Liveness detection : guide complet anti-spoofing 2026

Liveness detection en KYC : différence actif vs passif, norme ISO 30107-3, attaques PAD, certification iBeta, intégration mobile/web, choisir son fournisseur.
Gaël
May 25, 2026
Liveness detection : guide complet anti-spoofing 2026

En bref — La liveness detection (détection du vivant) vérifie qu'une biométrie présentée provient bien d'une personne réelle, en direct, et non d'une photo, vidéo, masque ou deepfake. Elle est encadrée par la norme ISO/IEC 30107-3 (PAD, Presentation Attack Detection) avec trois niveaux d'attaque. En 2026, le standard de marché pour le KYC bancaire et santé est un liveness passif certifié ISO 30107-3 niveau 2 combiné à un défi actif aléatoire. Le coût marginal par contrôle est descendu à 0,30-1,00 €.

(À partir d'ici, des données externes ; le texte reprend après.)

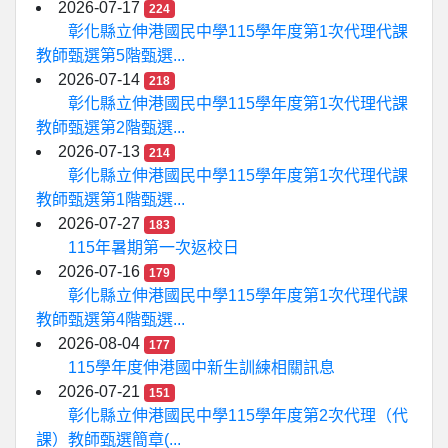
2026-07-17
224
彰化縣立伸港國民中學115學年度第1次代理代課
教師甄選第5階甄選...
2026-07-14
218
彰化縣立伸港國民中學115學年度第1次代理代課
教師甄選第2階甄選...
2026-07-13
214
彰化縣立伸港國民中學115學年度第1次代理代課
教師甄選第1階甄選...
2026-07-27
183
115年暑期第一次返校日
2026-07-16
179
彰化縣立伸港國民中學115學年度第1次代理代課
教師甄選第4階甄選...
2026-08-04
177
115學年度伸港國中新生訓練相關訊息
2026-07-21
151
彰化縣立伸港國民中學115學年度第2次代理（代
課）教師甄選簡章(...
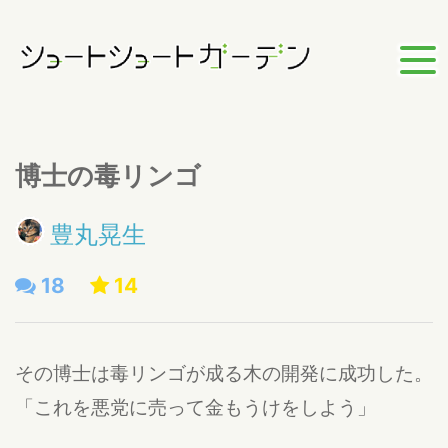
博士の毒リンゴ
豊丸晃生
18
14
その博士は毒リンゴが成る木の開発に成功した。
「これを悪党に売って金もうけをしよう」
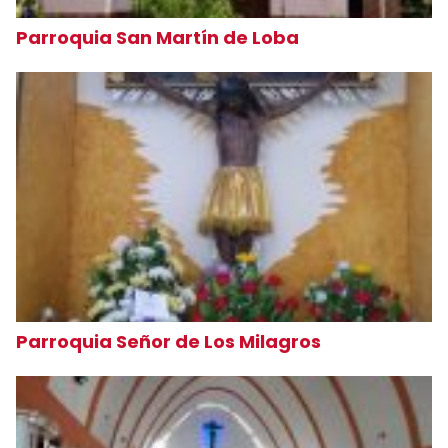
Parroquia San Martín de Loba
Parroquia Señor de Los Milagros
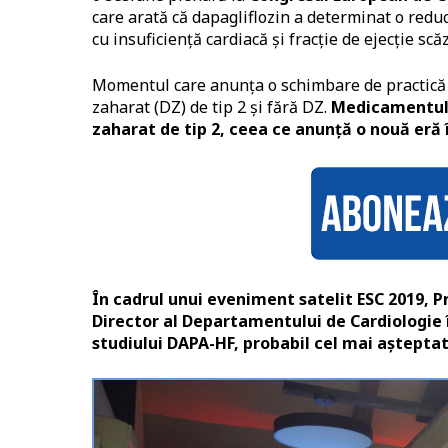
care arată că dapagliflozin a determinat o reduce
cu insuficiență cardiacă și fracție de ejecție scă
Momentul care anunța o schimbare de practică 
zaharat (DZ) de tip 2 și fără DZ.
Medicamentul a
zaharat de tip 2, ceea ce anunță o nouă eră 
În cadrul unui eveniment satelit ESC 2019, Pr
Director al Departamentului de Cardiologie î
studiului DAPA-HF, probabil cel mai așteptat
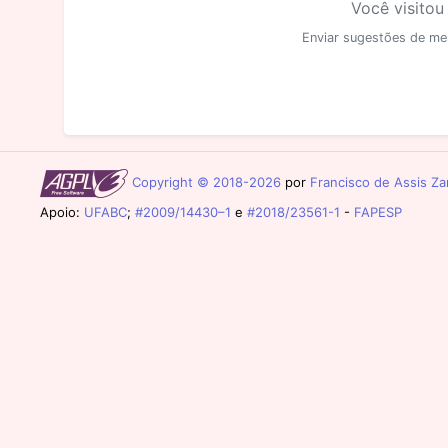
Você visitou
Enviar sugestões de me
Copyright © 2018-2026
por
Francisco de Assis Zam
Apoio:
UFABC
;
#2009/14430–1
e
#2018/23561-1
-
FAPESP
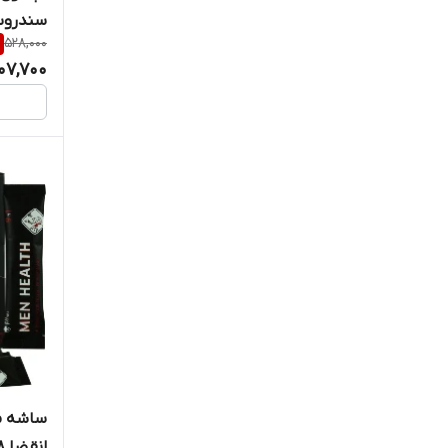
سندرو
کیمیاگر
528,000
07,700
گرین نیچر
گل دارو
گلدن لایف
گنجینه سلامت تارا
لامبو
لایفکس هلث
مهدارو
مهر و ماه
انقضا 2026/08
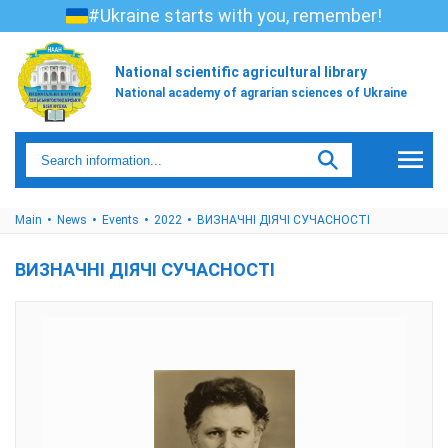
#Ukraine starts with you, remember!
National scientific agricultural library
National academy of agrarian sciences of Ukraine
Main
News
Events
2022
ВИЗНАЧНІ ДІЯЧІ СУЧАСНОСТІ
ВИЗНАЧНІ ДІЯЧІ СУЧАСНОСТІ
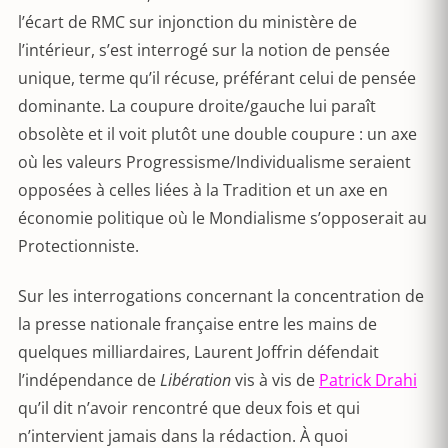
l’écart de RMC sur injonction du ministère de
l’intérieur, s’est interrogé sur la notion de pensée
unique, terme qu’il récuse, préférant celui de pensée
dominante. La coupure droite/gauche lui paraît
obsolète et il voit plutôt une double coupure : un axe
où les valeurs Progressisme/Individualisme seraient
opposées à celles liées à la Tradition et un axe en
économie politique où le Mondialisme s’opposerait au
Protectionniste.
Sur les interrogations concernant la concentration de
la presse nationale française entre les mains de
quelques milliardaires, Laurent Joffrin défendait
l’indépendance de
Libération
vis à vis de
Patrick Drahi
qu’il dit n’avoir rencontré que deux fois et qui
n’intervient jamais dans la rédaction. À quoi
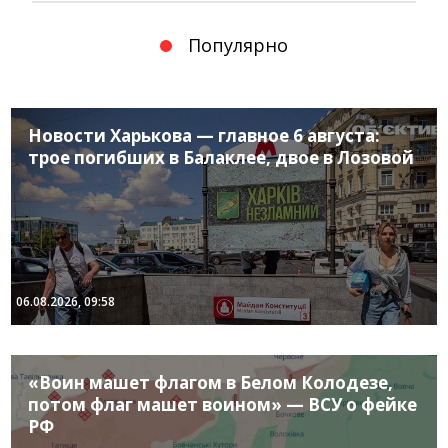
Популярно
Новости Харькова — главное 6 августа:
трое погибших в Балаклее, двое в Лозовой
06.08.2026, 09:58
«Воин машет флагом в Белом Колодезе,
потом флаг машет воином» — ВСУ о фейке
РФ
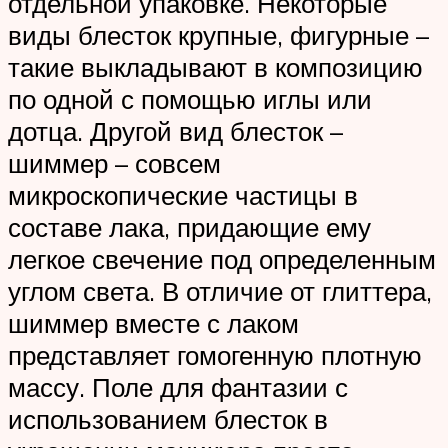
отдельной упаковке. Некоторые
виды блесток крупные, фигурные –
такие выкладывают в композицию
по одной с помощью иглы или
дотца. Другой вид блесток –
шиммер – совсем
микроскопические частицы в
составе лака, придающие ему
легкое свечение под определенным
углом света. В отличие от глиттера,
шиммер вместе с лаком
представляет гомогенную плотную
массу. Поле для фантазии с
использованием блесток в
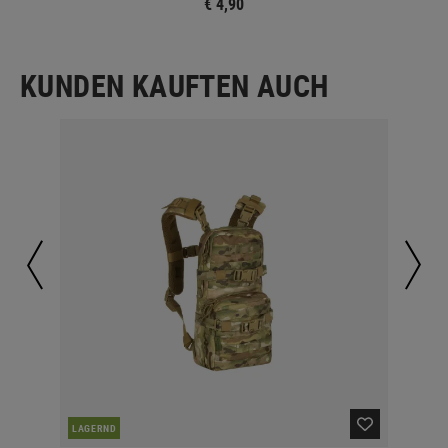
€ 4,90
KUNDEN KAUFTEN AUCH
LAGERND
LA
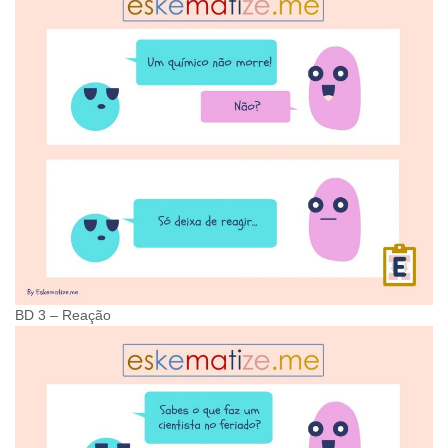
BD 3 – Reação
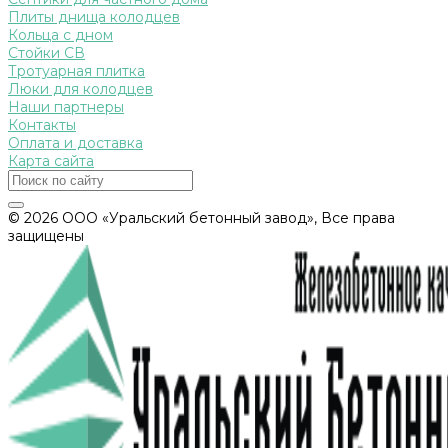
Плиты днища колодцев
Кольца с дном
Стойки СВ
Тротуарная плитка
Люки для колодцев
Наши партнеры
Контакты
Оплата и доставка
Карта сайта
© 2026 ООО «Уральский бетонный завод», Все права
защищены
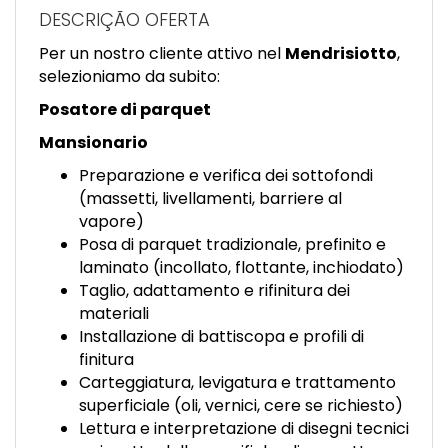
EN
DESCRIÇÃO OFERTA
Per un nostro cliente attivo nel
Mendrisiotto
,
FR
selezioniamo da subito:
Posatore di parquet
IT
Mansionario
Preparazione e verifica dei sottofondi
(massetti, livellamenti, barriere al
DE
vapore)
Posa di parquet tradizionale, prefinito e
laminato (incollato, flottante, inchiodato)
ES
Taglio, adattamento e rifinitura dei
materiali
Installazione di battiscopa e profili di
PT
finitura
Carteggiatura, levigatura e trattamento
superficiale (oli, vernici, cere se richiesto)
Lettura e interpretazione di disegni tecnici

Liveness actif vs passif vs hybride

Type Comment ça marche Friction utilisateur Robustesse Quand l'utiliser
Liveness actif L'utilisateur exécute un geste (sourire, rotation, suivre un point) Moyenne à élevée Bonne contre les attaques basiques ; vulnérable au rejeu si défi prédictible Parcours guidés à fort enjeu (banque, paiement gros montant)
Liveness passif Aucune action ; analyse de quelques frames silencieuses Faible (zero-friction) Très bonne avec un modèle certifié ISO 30107-3 niv. 2 Onboarding mobile B2C, parcours en masse
Liveness hybride (recommandé) Passif en arrière-plan + un défi actif aléatoire non-rejouable Faible-modérée Excellente — couvre actif et passif KYC bancaire, e-santé, eIDAS substantiel/élevé

Quelles attaques le liveness doit-il bloquer ?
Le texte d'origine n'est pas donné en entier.